Yargıtay 21. Hukuk Dairesi 2014/18559 Esas 2014/19450 Karar Sayılı İlamı

Abaküs Yazılım
21. Hukuk Dairesi
Esas No: 2014/18559
Karar No: 2014/19450
Karar Tarihi: 02.10.2014

Yargıtay 21. Hukuk Dairesi 2014/18559 Esas 2014/19450 Karar Sayılı İlamı

21. Hukuk Dairesi         2014/18559 E.  ,  2014/19450 K.

    "İçtihat Metni"

    MAHKEMESİ : Adana 4. İş Mahkemesi
    TARİHİ : 28/05/2014
    NUMARASI : 2012/467-2014/356

    Davacı, murisinin iş kazası sonucu ölümünden doğan manevi tazminatın ödetilmesine karar verilmesini istemiştir.
    Mahkeme ilamında belirtildiği şekilde, isteğin kısmen kabulüne karar vermiştir.
    Hükmün davalılardan T.İnş. Tic.Ltd.Şti vekili ve Ö.. Ş.. tarafından temyiz edilmesi üzerine temyiz isteğinin süresinde olduğu anlaşıldıktan ve Tetkik Hakimi tarafından düzenlenen raporla dosyadaki kağıtlar okunduktan sonra işin gereği düşünüldü ve aşağıdaki karar tesbit edildi.

    K A R A R

    1-Dosyadaki yazılara, toplanan delillere, hükmün dayandığı gerektirici nedenlere göre; davalıların aşağıdaki bendin kapsamı dışında kalan sair temyiz itirazlarının reddine,
    2- Dava, iş kazası sonucu ölen sigortalının anne ve kardeşinin manevi zararlarının giderilmesi istemine ilişkindir.
    Mahkemece, davacı anne için 40.000,00 TL, davacı kardeş için ise 20.000,00 TL maddi tazminatın 20/08/2005 tarihinden işleyecek yasal faiziyle davalılardan müştereken ve müteselsilen alınıp davacılara verilmesine, fazlaya ilişkin taleplerin reddine karar verilmiştir.
    Dosya kapsamından davacılar murisinin %25 oranında kusurlu olduğu anlaşılmaktadır.
    Borçlar Kanunu"nun 47. maddesi hükmüne göre hakimin özel halleri göz önünde tutarak manevi zarar adı ile hak sahibine verilmesine karar vereceği bir para tutarı adalete uygun olmalıdır.
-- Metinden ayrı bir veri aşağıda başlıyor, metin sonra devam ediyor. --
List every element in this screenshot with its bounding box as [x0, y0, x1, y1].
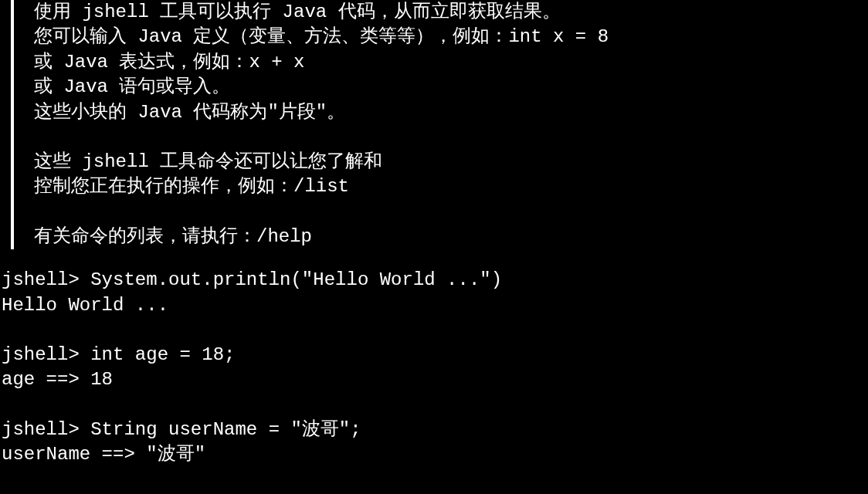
terminal-output[interactable]: jshell> System.out.println("Hello World …	[0, 268, 868, 467]
command-text: System.out.println("Hello World ...")	[90, 269, 502, 290]
prompt: jshell>	[2, 344, 90, 365]
intro-text: 使用 jshell 工具可以执行 Java 代码，从而立即获取结果。 您可以输入…	[34, 0, 609, 249]
prompt: jshell>	[2, 419, 90, 440]
intro-line: 使用 jshell 工具可以执行 Java 代码，从而立即获取结果。	[34, 0, 609, 25]
intro-blank-line	[34, 200, 609, 225]
intro-block: 使用 jshell 工具可以执行 Java 代码，从而立即获取结果。 您可以输入…	[0, 0, 868, 249]
output-text: userName ==> "波哥"	[2, 442, 868, 467]
prompt-line: jshell> int age = 18;	[2, 343, 868, 367]
prompt-line: jshell> System.out.println("Hello World …	[2, 268, 868, 293]
output-text: age ==> 18	[2, 367, 868, 392]
intro-line: 您可以输入 Java 定义（变量、方法、类等等），例如：int x = 8	[34, 25, 609, 49]
intro-line: 或 Java 语句或导入。	[34, 75, 609, 100]
intro-line: 或 Java 表达式，例如：x + x	[34, 50, 609, 75]
intro-line: 这些小块的 Java 代码称为"片段"。	[34, 100, 609, 125]
command-text: int age = 18;	[90, 344, 235, 365]
intro-line: 这些 jshell 工具命令还可以让您了解和	[34, 150, 609, 174]
output-spacer	[2, 393, 868, 418]
intro-blank-line	[34, 125, 609, 150]
intro-vertical-bar	[11, 0, 14, 249]
output-text: Hello World ...	[2, 293, 868, 318]
output-spacer	[2, 318, 868, 343]
intro-line: 有关命令的列表，请执行：/help	[34, 225, 609, 249]
intro-line: 控制您正在执行的操作，例如：/list	[34, 174, 609, 199]
command-text: String userName = "波哥";	[90, 419, 361, 440]
prompt-line: jshell> String userName = "波哥";	[2, 418, 868, 442]
prompt: jshell>	[2, 269, 90, 290]
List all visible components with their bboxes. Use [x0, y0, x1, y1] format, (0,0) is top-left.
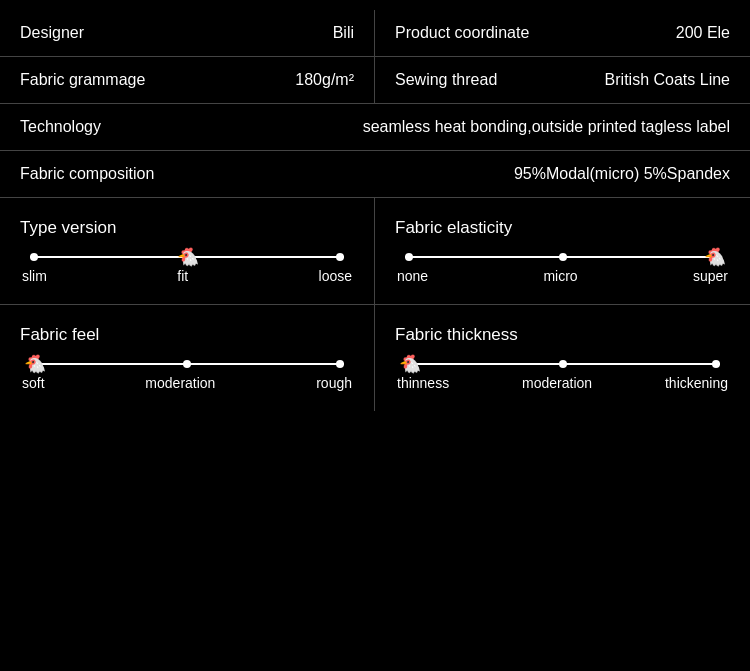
- row-composition: Fabric composition 95%Modal(micro) 5%Spa…: [0, 151, 750, 198]
- sewing-thread-value: British Coats Line: [605, 71, 730, 89]
- fabric-feel-labels: soft moderation rough: [20, 375, 354, 391]
- row-fabric-grammage: Fabric grammage 180g/m² Sewing thread Br…: [0, 57, 750, 104]
- row-designer: Designer Bili Product coordinate 200 Ele: [0, 10, 750, 57]
- fabric-thickness-label-0: thinness: [397, 375, 449, 391]
- fabric-thickness-track-wrapper: 🐔: [405, 363, 720, 365]
- fabric-feel-track: [30, 363, 344, 365]
- grammage-value: 180g/m²: [295, 71, 354, 89]
- fabric-elasticity-labels: none micro super: [395, 268, 730, 284]
- fabric-elasticity-track: [405, 256, 720, 258]
- fabric-elasticity-indicator: 🐔: [704, 246, 726, 268]
- fabric-feel-title: Fabric feel: [20, 325, 354, 345]
- designer-label: Designer: [20, 24, 84, 42]
- composition-label: Fabric composition: [20, 165, 154, 183]
- composition-value: 95%Modal(micro) 5%Spandex: [514, 165, 730, 183]
- row-technology: Technology seamless heat bonding,outside…: [0, 104, 750, 151]
- type-version-title: Type version: [20, 218, 354, 238]
- type-version-label-0: slim: [22, 268, 47, 284]
- fabric-feel-dot-1: [183, 360, 191, 368]
- product-coord-cell: Product coordinate 200 Ele: [375, 10, 750, 56]
- technology-value: seamless heat bonding,outside printed ta…: [363, 118, 730, 136]
- fabric-feel-label-2: rough: [316, 375, 352, 391]
- fabric-feel-label-1: moderation: [145, 375, 215, 391]
- fabric-elasticity-label-0: none: [397, 268, 428, 284]
- fabric-feel-section: Fabric feel 🐔 soft moderation rough: [0, 304, 375, 411]
- type-version-section: Type version 🐔 slim fit loose: [0, 198, 375, 304]
- fabric-elasticity-track-wrapper: 🐔: [405, 256, 720, 258]
- designer-value: Bili: [333, 24, 354, 42]
- fabric-feel-dots: [30, 360, 344, 368]
- fabric-thickness-section: Fabric thickness 🐔 thinness moderation t…: [375, 304, 750, 411]
- slider-grid: Type version 🐔 slim fit loose Fabric e: [0, 198, 750, 411]
- product-coord-label: Product coordinate: [395, 24, 529, 42]
- fabric-feel-dot-2: [336, 360, 344, 368]
- product-info-container: Designer Bili Product coordinate 200 Ele…: [0, 0, 750, 421]
- designer-cell: Designer Bili: [0, 10, 375, 56]
- fabric-thickness-label-1: moderation: [522, 375, 592, 391]
- type-version-track-wrapper: 🐔: [30, 256, 344, 258]
- fabric-thickness-indicator: 🐔: [399, 353, 421, 375]
- fabric-thickness-dot-2: [712, 360, 720, 368]
- fabric-elasticity-dots: [405, 253, 720, 261]
- fabric-feel-label-0: soft: [22, 375, 45, 391]
- fabric-thickness-dots: [405, 360, 720, 368]
- type-version-labels: slim fit loose: [20, 268, 354, 284]
- fabric-elasticity-dot-1: [559, 253, 567, 261]
- product-coord-value: 200 Ele: [676, 24, 730, 42]
- fabric-elasticity-title: Fabric elasticity: [395, 218, 730, 238]
- technology-label: Technology: [20, 118, 101, 136]
- fabric-elasticity-label-2: super: [693, 268, 728, 284]
- type-version-dot-2: [336, 253, 344, 261]
- fabric-feel-track-wrapper: 🐔: [30, 363, 344, 365]
- fabric-thickness-track: [405, 363, 720, 365]
- fabric-thickness-label-2: thickening: [665, 375, 728, 391]
- fabric-thickness-title: Fabric thickness: [395, 325, 730, 345]
- sewing-thread-label: Sewing thread: [395, 71, 497, 89]
- grammage-cell: Fabric grammage 180g/m²: [0, 57, 375, 103]
- fabric-elasticity-label-1: micro: [543, 268, 577, 284]
- type-version-dot-0: [30, 253, 38, 261]
- fabric-thickness-labels: thinness moderation thickening: [395, 375, 730, 391]
- type-version-label-1: fit: [177, 268, 188, 284]
- fabric-elasticity-section: Fabric elasticity 🐔 none micro super: [375, 198, 750, 304]
- fabric-feel-indicator: 🐔: [24, 353, 46, 375]
- type-version-label-2: loose: [319, 268, 352, 284]
- sewing-thread-cell: Sewing thread British Coats Line: [375, 57, 750, 103]
- fabric-elasticity-dot-0: [405, 253, 413, 261]
- type-version-indicator: 🐔: [177, 246, 199, 268]
- grammage-label: Fabric grammage: [20, 71, 145, 89]
- fabric-thickness-dot-1: [559, 360, 567, 368]
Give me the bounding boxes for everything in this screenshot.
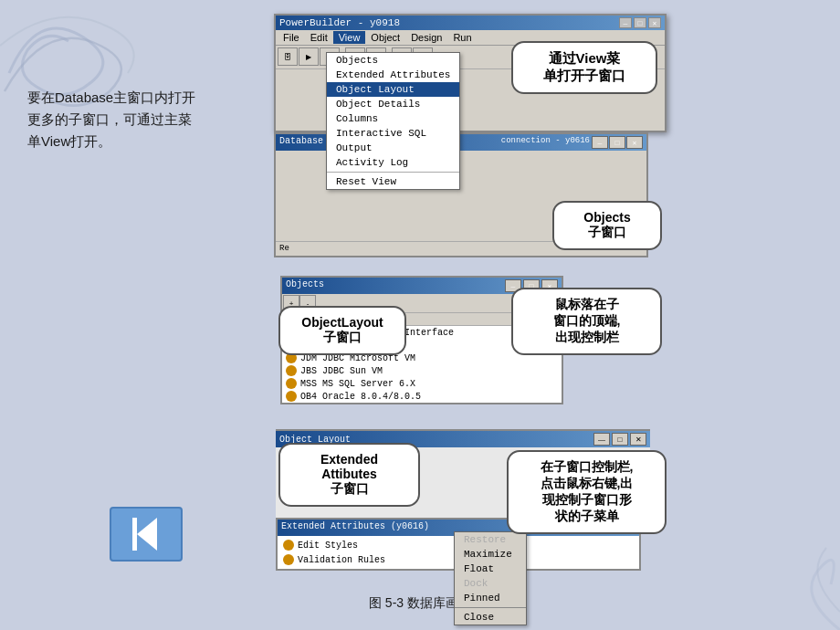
dropdown-obj-layout[interactable]: Object Layout [327, 82, 459, 97]
db-title-btns: — □ ✕ [592, 136, 643, 149]
obj-row-jbs[interactable]: JBS JDBC Sun VM [282, 364, 562, 377]
ext-title: Extended Attributes (y0616) [281, 521, 429, 534]
ext-icon-styles [283, 540, 294, 551]
menu-file[interactable]: File [278, 31, 305, 44]
obj-icon-mss [286, 378, 297, 389]
pb-titlebar: PowerBuilder - y0918 — □ ✕ [276, 16, 665, 30]
objlayout-min[interactable]: — [593, 433, 610, 446]
dropdown-ext-attrs[interactable]: Extended Attributes [327, 68, 459, 82]
callout-view-menu: 通过View菜单打开子窗口 [511, 41, 657, 94]
callout-objects-text: Objects子窗口 [583, 210, 630, 239]
pb-titlebar-buttons: — □ ✕ [619, 17, 661, 28]
dropdown-activity[interactable]: Activity Log [327, 155, 459, 170]
callout-ext: ExtendedAttibutes子窗口 [278, 443, 420, 507]
ctx-divider [455, 607, 526, 608]
pb-max-btn[interactable]: □ [634, 17, 646, 28]
callout-objects: Objects子窗口 [552, 201, 662, 250]
dropdown-reset-view[interactable]: Reset View [327, 174, 459, 189]
obj-row-mss[interactable]: MSS MS SQL Server 6.X [282, 377, 562, 390]
callout-ext-text: ExtendedAttibutes子窗口 [320, 452, 378, 496]
left-explanation: 要在Database主窗口内打开更多的子窗口，可通过主菜单View打开。 [27, 87, 201, 152]
callout-objlayout: ObjectLayout子窗口 [278, 306, 406, 355]
ctx-float[interactable]: Float [455, 562, 526, 576]
dropdown-columns[interactable]: Columns [327, 111, 459, 126]
obj-icon-jbs [286, 365, 297, 376]
nav-prev-button[interactable] [110, 507, 183, 562]
dropdown-objects[interactable]: Objects [327, 53, 459, 68]
dropdown-output[interactable]: Output [327, 141, 459, 155]
ctx-maximize[interactable]: Maximize [455, 547, 526, 562]
pb-title: PowerBuilder - y0918 [279, 17, 400, 28]
db-title: Database [279, 136, 323, 149]
obj-label-jbs: JBS JDBC Sun VM [300, 366, 383, 376]
view-dropdown: Objects Extended Attributes Object Layou… [326, 52, 460, 190]
ctx-restore: Restore [455, 532, 526, 547]
dropdown-divider [327, 172, 459, 173]
tb-btn-1[interactable]: 🗄 [278, 47, 298, 66]
menu-edit[interactable]: Edit [305, 31, 333, 44]
objects-title: Objects [286, 279, 324, 292]
obj-icon-ob4 [286, 391, 297, 402]
dropdown-isql[interactable]: Interactive SQL [327, 126, 459, 141]
screenshot-area: PowerBuilder - y0918 — □ ✕ File Edit Vie… [274, 14, 667, 589]
deco-bottomright [657, 539, 840, 630]
pb-min-btn[interactable]: — [619, 17, 632, 28]
db-connection: connection - y0616 [501, 136, 590, 149]
dropdown-obj-details[interactable]: Object Details [327, 97, 459, 111]
menu-run[interactable]: Run [447, 31, 477, 44]
callout-ctrl-text: 在子窗口控制栏,点击鼠标右键,出现控制子窗口形状的子菜单 [541, 459, 634, 523]
callout-ctrl: 在子窗口控制栏,点击鼠标右键,出现控制子窗口形状的子菜单 [507, 450, 667, 534]
pb-close-btn[interactable]: ✕ [648, 17, 661, 28]
ctx-dock: Dock [455, 576, 526, 591]
menu-object[interactable]: Object [365, 31, 405, 44]
db-restore-btn[interactable]: — [592, 136, 608, 149]
ext-icon-validation [283, 554, 294, 565]
db-close-btn[interactable]: ✕ [626, 136, 643, 149]
callout-mouse-tip: 鼠标落在子窗口的顶端,出现控制栏 [511, 288, 662, 355]
callout-objlayout-text: ObjectLayout子窗口 [301, 315, 383, 344]
menu-design[interactable]: Design [405, 31, 447, 44]
ctx-close[interactable]: Close [455, 610, 526, 625]
obj-label-mss: MSS MS SQL Server 6.X [300, 379, 415, 389]
callout-mouse-text: 鼠标落在子窗口的顶端,出现控制栏 [553, 297, 621, 344]
objlayout-max[interactable]: □ [612, 433, 628, 446]
ext-label-validation: Validation Rules [298, 555, 385, 565]
menu-view[interactable]: View [333, 31, 366, 44]
obj-row-ob4[interactable]: OB4 Oracle 8.0.4/8.0.5 [282, 390, 562, 403]
db-max-btn[interactable]: □ [609, 136, 625, 149]
objlayout-btns: — □ ✕ [593, 433, 646, 446]
callout-view-text: 通过View菜单打开子窗口 [543, 50, 625, 83]
ctx-pinned[interactable]: Pinned [455, 591, 526, 605]
obj-label-ob4: OB4 Oracle 8.0.4/8.0.5 [300, 392, 421, 402]
nav-arrow [137, 518, 157, 551]
db-title-right: connection - y0616 — □ ✕ [501, 136, 643, 149]
tb-btn-2[interactable]: ▶ [299, 47, 319, 66]
context-menu: Restore Maximize Float Dock Pinned Close [454, 531, 527, 625]
ext-label-styles: Edit Styles [298, 541, 358, 551]
objlayout-close[interactable]: ✕ [630, 433, 646, 446]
Hükmedilecek bu para, zarara uğrayanda manevi huzuru doğurmayı gerçekleştirecek tazminata benzer bir fonksiyonu olan özgün bir nitelik taşır. Bir ceza olmadığı gibi, mamelek hukukuna ilişkin zararın karşılanmasını da amaç edinmemiştir. O halde, bu tazminatın sınırı onun amacına göre belirlenmelidir. Takdir edilecek miktar, mevcut halde elde edilmek istenilen tatmin duygusunun etkisine ulaşmak için gerekli olan kadar olmalıdır. 22.06.1966 günlü ve 7/7 sayılı Yargıtay İçtihadı Birleştirme Kararı"nın gerekçesinde takdir olunacak manevi tazminatın tutarını etkileyecek özel hal ve şartlar da açıkça gösterilmiştir. Bunlar her olaya göre değişebileceğinden hakim bu konuda takdir hakkını kullanırken ona etkili olan nedenleri de karar yerinde objektif ölçülere göre isabetli bir biçimde göstermelidir.
    Hakimin bu takdir hakkını kullanırken, ülkenin ekonomik koşulları, tarafların sosyal ve ekonomik durumları, paranın satın alma gücü, tarafların kusur durumu, olayın ağırlığı, olay tarihi gibi özellikleri göz önünde tutması, bunun yanında olayın işverenin işçi sağlığı ve güvenliği önlemlerini yeterince almamasından kaynaklandığı da gözetilerek gelişen hukuktaki yaklaşıma da uygun olarak tatmin duygusu yanında caydırıcılık uyandıran oranda manevi tazminat takdir edilmesi gerektiği açıkça ortadadır. ( HGK. 23/06/2004, 13/291-370 ).
    Bu ilkeler gözetildiğinde, davacılar yararına hükmedilen manevi tazminatlar fazladır.
    Mahkemece bu maddi ve hukuki olgular nazara alınmaksızın yazılı şekilde karar verilmesi usul ve yasaya aykırı olup bozma nedenidir.
    O halde davalıların bu yönleri amaçlayan temyiz itirazları kabul edilmeli ve hüküm bozulmalıdır.
    SONUÇ:Hükmün yukarıda açıklanan nedenlerle BOZULMASINA, temyiz harcının istek halinde davalılara iadesine, 02/10/2014 gününde oybirliğiyle karar verildi.